**Data shown:**

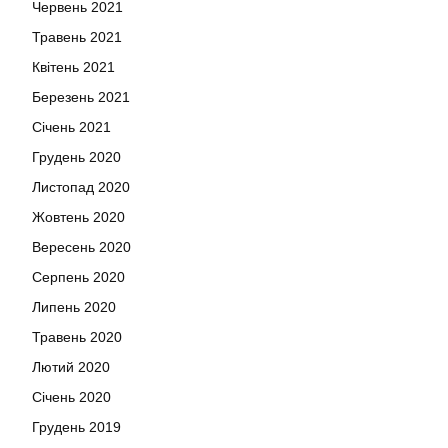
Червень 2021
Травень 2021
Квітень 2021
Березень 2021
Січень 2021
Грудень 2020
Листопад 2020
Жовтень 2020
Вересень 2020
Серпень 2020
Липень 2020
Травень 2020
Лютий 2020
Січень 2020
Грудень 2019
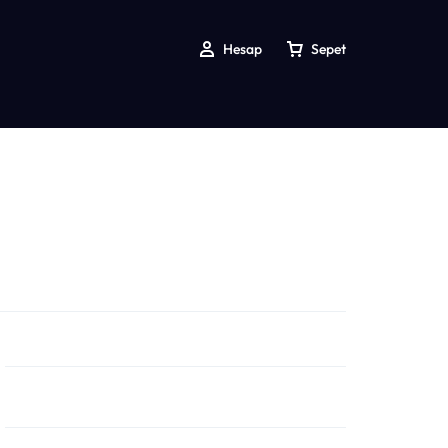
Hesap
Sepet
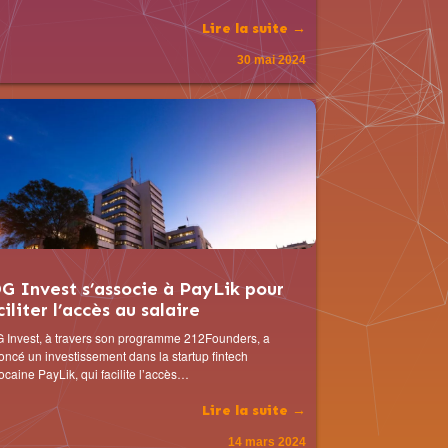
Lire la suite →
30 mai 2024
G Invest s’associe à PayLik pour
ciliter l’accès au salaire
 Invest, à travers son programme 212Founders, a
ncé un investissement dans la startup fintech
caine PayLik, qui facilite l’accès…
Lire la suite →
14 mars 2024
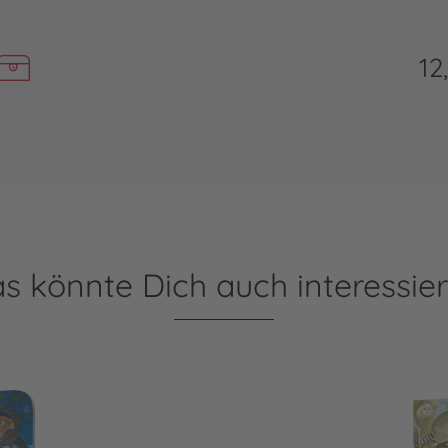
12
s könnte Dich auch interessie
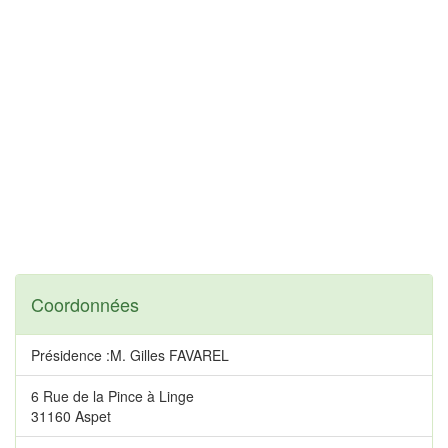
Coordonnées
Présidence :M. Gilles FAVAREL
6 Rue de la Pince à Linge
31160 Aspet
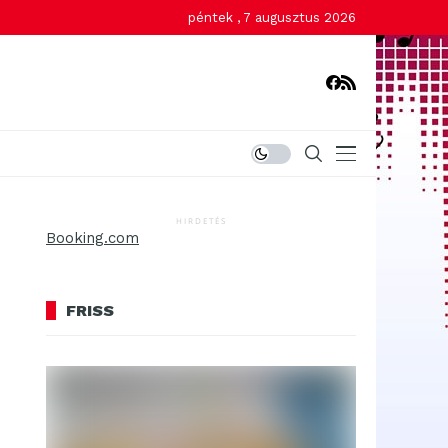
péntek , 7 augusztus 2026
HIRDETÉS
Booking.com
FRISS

**Task requirements:**
Repeat the records in full, precisely, and keep the pictures out.

**Written reply:**
Червень 2021
Травень 2021
Квітень 2021
Березень 2021
Січень 2021
Грудень 2020
Листопад 2020
Жовтень 2020
Вересень 2020
Серпень 2020
Липень 2020
Травень 2020
Лютий 2020
Січень 2020
Грудень 2019
Hesap
Sepet
Lire la suite →
30 mai 2024
G Invest s’associe à PayLik pour
ciliter l’accès au salaire
 Invest, à travers son programme 212Founders, a
ncé un investissement dans la startup fintech
caine PayLik, qui facilite l’accès…
Lire la suite →
14 mars 2024
12
s könnte Dich auch interessie
Coordonnées
Présidence :M. Gilles FAVAREL
6 Rue de la Pince à Linge
31160 Aspet
péntek , 7 augusztus 2026
HIRDETÉS
Booking.com
FRISS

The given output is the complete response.